By creating its own digital currency, the PBOC will be able to take underlying ownership of the cash distributed digitally in the market, even if users still use Alipay and WeChat pay as their primary e-wallets. The central bank has, however, not announced a formal date to launch the digital currency.
A Bank for International Settlements report in January said that 20% of the world's central banks are looking to launch a digital currency of their own in the next six years. The coronavirus pandemic is likely to accelerate that development, the Basel, Switzerland-based global central banks' body said in June. Not only will CBDCs eliminate hygiene concerns by the use of contaminated cash, but digital currencies could also help governments distribute stimulus money directly to businesses and individuals in a future crisis, industry insiders told S&P Global Market Intelligence.
On Aug. 13, the Federal Reserve announced that it is working with researchers at the Massachusetts Institute of Technology to test how a CBDC might impact its operations. And in Europe, CBDC development has been ongoing in Switzerland, the U.K., France, and the Netherlands.
China's CBDC differentiates itself from other central banks around the world as it is retail-focused and aims to replace cash in circulation, known as M0, said Charles D'Haussy, director at ConsenSys, a blockchain software company. "Most [other] central banks have been first focusing on wholesale CBDC and now are working on retail CBDCs."
Taking yuan international
China has long harbored ambitions to bring its currency to the international stage. While the yuan may be a long way off from becoming a challenger to the U.S. dollar, a notable milestone in establishing the credibility of the Chinese currency came in 2016 when the IMF added the Renminbi to its Special Drawing Rights basket, an international monetary reserve that previously only included the U.S. dollar, euro, Japanese yen, and British pound.

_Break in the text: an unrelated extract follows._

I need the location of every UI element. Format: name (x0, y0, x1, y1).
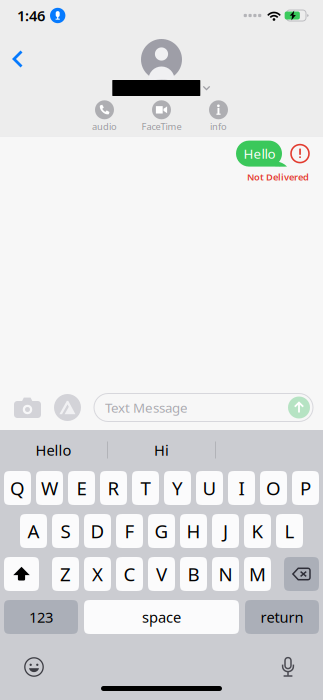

Though it may start by being used only at the national level, many in the industry believe it could travel along the nation's Belt and Road plan to go international, Law-Kun said. The Belt and Road initiative, China's reimagining of the Silk Road, is seen by some experts as an avenue for China to enforce the use of the yuan at least on a regional scale.
"The BRI region is China's natural region to succeed in building a multilateral currency order, to rival the 20th-century U.S.-dominated global monetary system," said Shirley Ze Yu, a political economist and a fellow at Harvard Kennedy School's Ash Center.
To be sure, China needs to allow the yuan to float more freely. The digital yuan won't be "a standalone entity," Yu said, adding, the digital yuan cannot become a global center currency, unless the yuan "itself becomes one."
The depth and width of the capital market is still the most significant variable, because no country or individuals would hold on to a yuan-denominated asset if there is insufficient market liquidity globally. The yuan "has a long road to travel still," she said.
Yu said that it is crucial for China to internationalize the yuan now, especially since the U.S. dollar has enjoyed its reign as "the ultimate currency of last resort" post-World War II and dominates the global monetary system. The need for China to press the gas pedal on its yuan internationalization agenda also became more pronounced recently as the U.S. announced sanctions against Chinese and Hong Kong officials. China has to be prepared for its banks to be excluded from international monetary clearing systems, including SWIFT and CHIPS systems, down the line, she said.
The need for China to internationalize its currency "is both strategic and opportune," Yu said. "In the current decade, we might inevitably see two parallel global monetary systems" -- the dollar-based system and a rising and regional yuan-based system.